Remade film rewards those hoping to see the true vision of DC’s mighty heroes.
Popcorn With Zenger: Zack Snyder’s ‘Justice League’ Is Worth The Wait
The road to Zack Snyder’s “Justice League” is unlike any other in cinematic history.
In 2017, Snyder was the original director for the Warner Bros. superhero team-up film “Justice League,” but he stepped down during post-production following the death of his daughter, Autumn Snyder. With an unfinished film nearing the studio’s release date, director Joss Whedon was brought in.
The film underwent two months of re-shoots that significantly altered Snyder’s original vision. The resulting film was released to largely negative reviews and Warner Bros. took a loss of nearly $60 million on the project
Many fans blamed Whedon for the failures of the movie. As the years passed, an online fandom became more vocal in calling on Warner Bros. to release Snyder’s original vision of “Justice League.” YouTubers such as Tyrone Magnus, Geeks and Gamers, and Film Gob led an online charge for the release of what became known as “The Snyder Cut.”
Despite what felt like a feeble effort to get a major studio to recut and release a past film, actors including Jason Momoa and Ray Fisher lent their support. Then, in February 2020, Warner Bros. announced they would release Snyder’s “Justice League” in a move that was viewed as a major victory for fans of the DC Extended Universe.
Snyder was able to get Ben Affleck, Henry Cavill, Ray Fisher, and others to return for additional shoots. The project wrapped in late 2020, and the Snyder Cut was released exclusively on the Warner Bros. streaming service HBO Max.
After years of online campaigning and additional re-shoots, the nearly 4-hour “Justice League” is ready for public view, but was it worth the wait?
The plot remains the same from the 2017 film. Following the death of Superman, crime has spiked around the world. Even worse, an army of Parademons are attacking, led by Steppenwolf, who has returned to Earth to claim the Mother Boxes and resurrect the being known as Darkseid.
Bruce Wayne must speed up his plan to bring together a team of heroes to protect Earth, including three new heroes: Aquaman, Flash and Cyborg. With time running out, Batman and Wonder Woman lead their new team in the fight to stop Steppenwolf.

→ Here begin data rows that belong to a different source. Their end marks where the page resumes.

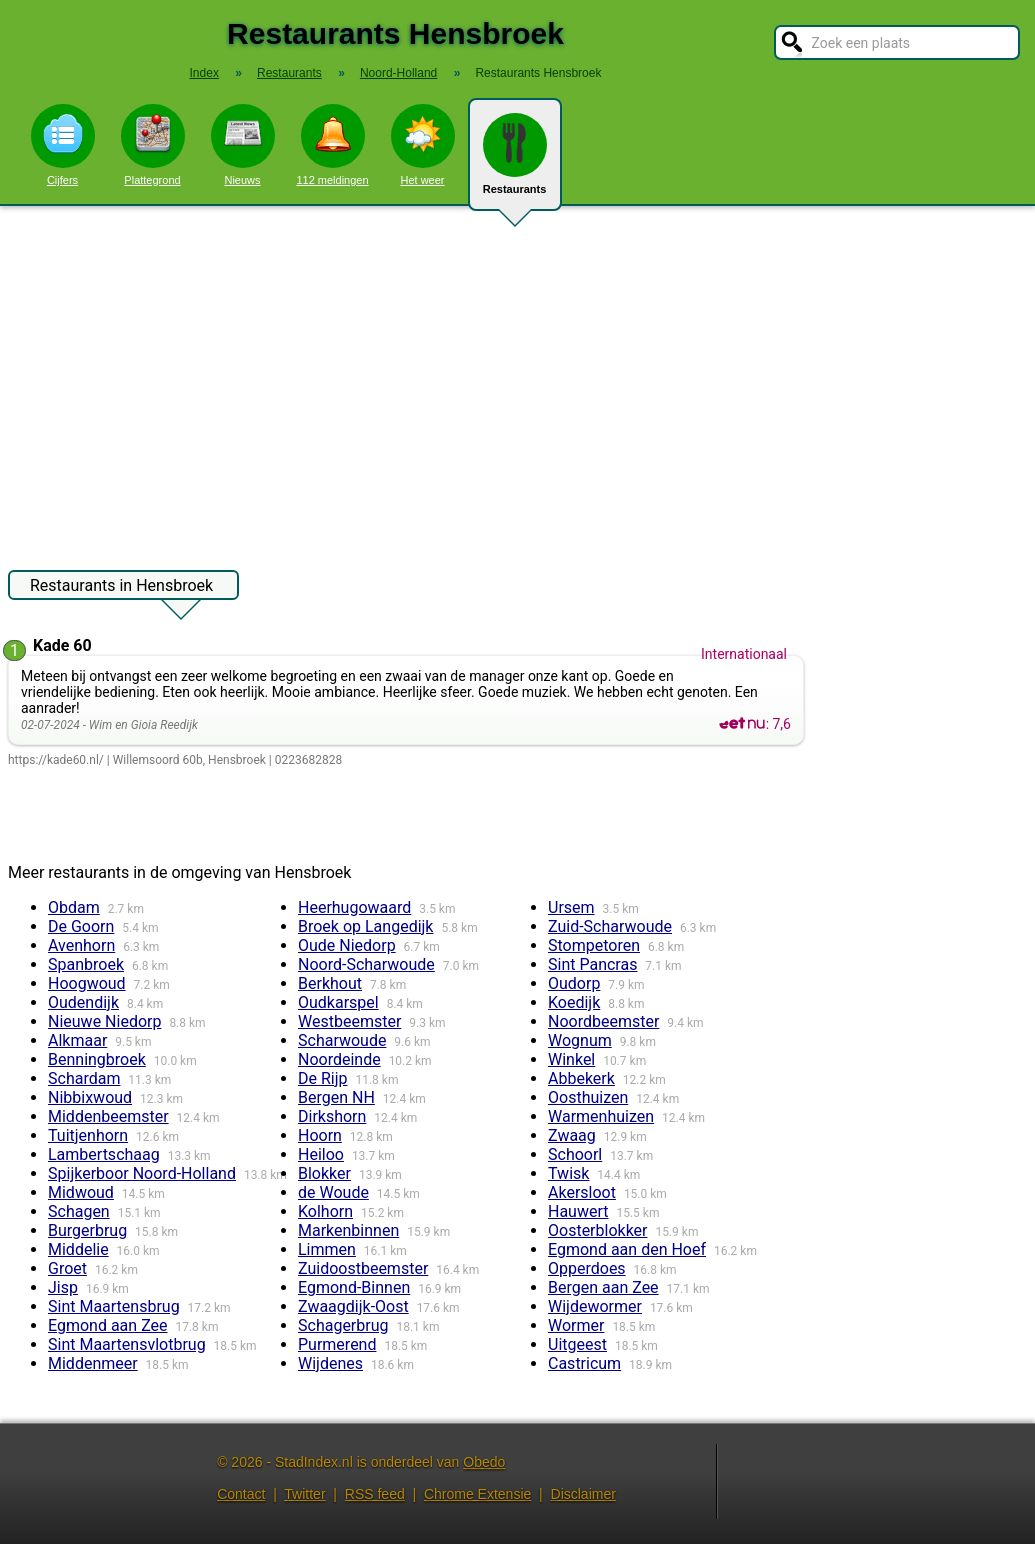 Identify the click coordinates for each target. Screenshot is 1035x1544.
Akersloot (582, 1192)
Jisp (63, 1287)
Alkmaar (77, 1040)
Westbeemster (349, 1021)
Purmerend (337, 1344)
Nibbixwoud (90, 1097)
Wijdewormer (595, 1306)
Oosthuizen (588, 1097)
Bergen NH (336, 1097)
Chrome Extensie (477, 1494)
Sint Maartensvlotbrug (127, 1344)
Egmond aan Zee (108, 1325)
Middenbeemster (108, 1116)
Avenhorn (81, 945)
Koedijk (574, 1002)
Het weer (423, 145)
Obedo (484, 1462)
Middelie (78, 1249)
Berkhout (330, 983)
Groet (67, 1268)
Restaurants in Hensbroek (121, 588)
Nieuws (243, 145)
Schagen (79, 1211)
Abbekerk (581, 1078)
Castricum (584, 1363)
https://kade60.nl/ (56, 760)
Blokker (324, 1173)
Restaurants (515, 162)
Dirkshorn (332, 1116)
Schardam (84, 1078)
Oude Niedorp (347, 945)
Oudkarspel (338, 1002)
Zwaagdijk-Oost (353, 1306)
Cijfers (63, 145)
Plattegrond (153, 145)
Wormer (576, 1325)
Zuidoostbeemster (363, 1268)
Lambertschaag (104, 1154)
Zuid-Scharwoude (610, 926)
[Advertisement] (517, 378)
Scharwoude (342, 1040)
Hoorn (320, 1135)
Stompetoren (594, 945)
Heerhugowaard (354, 907)
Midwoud (81, 1192)
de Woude (333, 1192)
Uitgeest (577, 1344)
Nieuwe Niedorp (104, 1021)
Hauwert (578, 1211)
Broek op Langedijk (365, 926)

For those who have seen the 2017 film, there is no question that Snyder’s vision is a tenfold improvement over the original. Snyder’s version emphasizes character development and backstory that was left on the cutting room floor nearly four years ago. One of the biggest challenges the original film faced was introducing three new superheroes and a villain into the universe within its 120-minute runtime.
Having to cut so much from the film, audiences never connected with characters such as Cyborg (Fisher) and The Flash (Ezra Miller). Snyder’s “Justice League” not only solves all of those problems, it takes the marginal character Cyborg and makes him crucial to the movie. With all the original footage intact, audiences will completely change their view of the characters.
Wonder Woman who recently had a very poor showing in “Wonder Woman 1984,” returns to the form that DC fans fell in love with early in the series. The villain Steppenwolf goes from a cookie-cutter stand-in to menacing as his character design and feats are redone entirely, raising the stakes and making the story worthy of a superhero mashup.
The Snyder Cut is a massive character rehab that feels like an entirely new film, despite only adding 5–6 minutes of new footage. But the film’s improvements also expose the flaws in the original. With a runtime of almost four hours, the Snyder Cut is a chore to sit through.
The length exposes the problem Warner Bros. had editing the movie. Back in 2017, the studio said they wanted the runtime to be under two hours due to complaints that previous Snyder films were too long. The Snyder Cut would have never seen a theatrical release under normal circumstances. Snyder’s biggest problem continues to be not being able to tell his story in a time frame that doesn’t test audience patience.
The Snyder Cut also sets up major angles that we now know will not happen. As of this writing, Ben Affleck is out as Batman, Henry Cavill is unlikely to return, and the status of Ray Fisher and Ezra Miller solo movies are uncertain. If Snyder doesn’t regain control of the DC Extended Universe, the Snyder Cut is a swan song for what could have been.
The Takeaway: This redo is well worth the wait. If you’ve been hoping for over four years to see the true vision of DC’s mighty heroes, the film delivers. For normal audiences, patience will be a virtue for the 242-minute time investment.
See or Skip: The Snyder Cut was a long-fought journey, but the destination makes the battle worth it.